Bücherfragebogen [♂] – 22

22 Das Buch in deinem Regal, das die meisten Seiten hat
Noch vor zwei Wochen hätte ich hier irgendein anderes Werk aus meiner Bibliothek vorstellen müssen, doch mit einem Buchgeschenk, das ich mir selbst zu Weihnachten machte, wurden sämtliche Kandidaten für diese Frage locker enttrohnt: Das »Lesikon der visuellen Kommunikation« – ist ein Buch der Superlative. 9 Jahre lang hat die Autorin Juli Gudehus, Gestalterin und Grafik-Designerin aus Berlin, an ihrem monumentalen Nachschlagewerk gearbeitet, 9.704 Begriffe zusammen getragen, 3.513 Co-Autoren haben ihr mit eigenen Beiträgen geholfen. Wäre das Opus nicht auf hauchdünnem Bibelpapier gedruckt, würden die exakt 3.000 Seiten einen einzelnen Buchband zweifellos sprengen.

Schon am 07. Oktober 2010, dem Tag der Präsentation auf der Frankfurter Buchmesse, machte ein Artikel im Fontblog auf den kuriosen Schinken neugierig. Kurios deshalb, weil sich das Werk – wie schon das Wortspiel »Lesikon« andeutet – der klassischen Nüchternheit herkömmlicher Lexika entzieht, sich seinen Themen stilistisch frei, assoziativ, spielerisch, subjektiv annähert. In einem kurz darauf im selben Blog geposteten Interview mit der Autorin erzählt sie von der nicht immer einfachen Arbeit an ihrem Großprojekt.
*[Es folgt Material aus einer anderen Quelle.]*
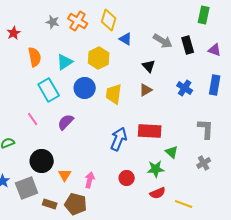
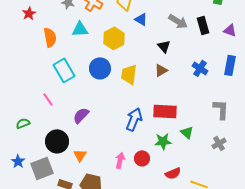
cyan triangle: (65, 62) -> (80, 29), moved, turned 30
purple semicircle: (66, 122) -> (81, 115), moved
green star: (156, 169) -> (163, 141), moved
pink arrow: (90, 180) -> (120, 160), moved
Was der Veröffentlichung folgte, waren wohlwollendste Rezensionen selbst in Medien, die sonst dem wenig massentauglichen Fachthema visuelle Kommunikation eher zaghaft gegenüberstehen: Die FAZ schrieb »Einer der schönsten Sachbuchtitel der jüngeren Zeit«, die ZEIT urteilte »Das Lesikon ist eine Feier der Schwarte in den Zeiten des Internets«, ihm wurde von der Stiftung Buchkunst in der Kategorie »Wissenschaftliche Bücher, Fachbücher« die Auszeichnung »Die schönsten deutschen Bücher 2010« verliehen und natürlich widmeten sich auch weitere Designer- und Typographieblogs, wie etwa Slanted, dem üppigen Druckwerk. Spätestens da war mir klar: dies ist ein Must-have für jeden, der mit Werbung oder Mediengestaltung sein Geld verdient.

Eine schöne Besonderheit abseits der Massenfertigung sind die fünf Lesezeichen-Unikate aus der Druckschnipselsammlung der Autorin, die jedem Band beiliegen, etwa ein echter handschriftlicher Einkaufszettel in Sütterlin-Schrift, eine Tageskarte für die Berliner S-Bahn oder ein Ausschnitt aus der grellen »Schweinebauch«-Beilage eines Lebensmitteldiscounters. Man spürt, wie viel Engagement und Leidenschaft Juli Gudehus in ihr Werk investiert hat. Und das Beste: man muss es auf keinen Fall an einem Stück lesen, sondern kann darin schmökern, blättern und springen wie man will. Was mir persönlich bei der unglaublichen Seitenzahl auf jeden Fall ein großes Stück entgegenkommt.

Der komplette Fragebogen im Überblick.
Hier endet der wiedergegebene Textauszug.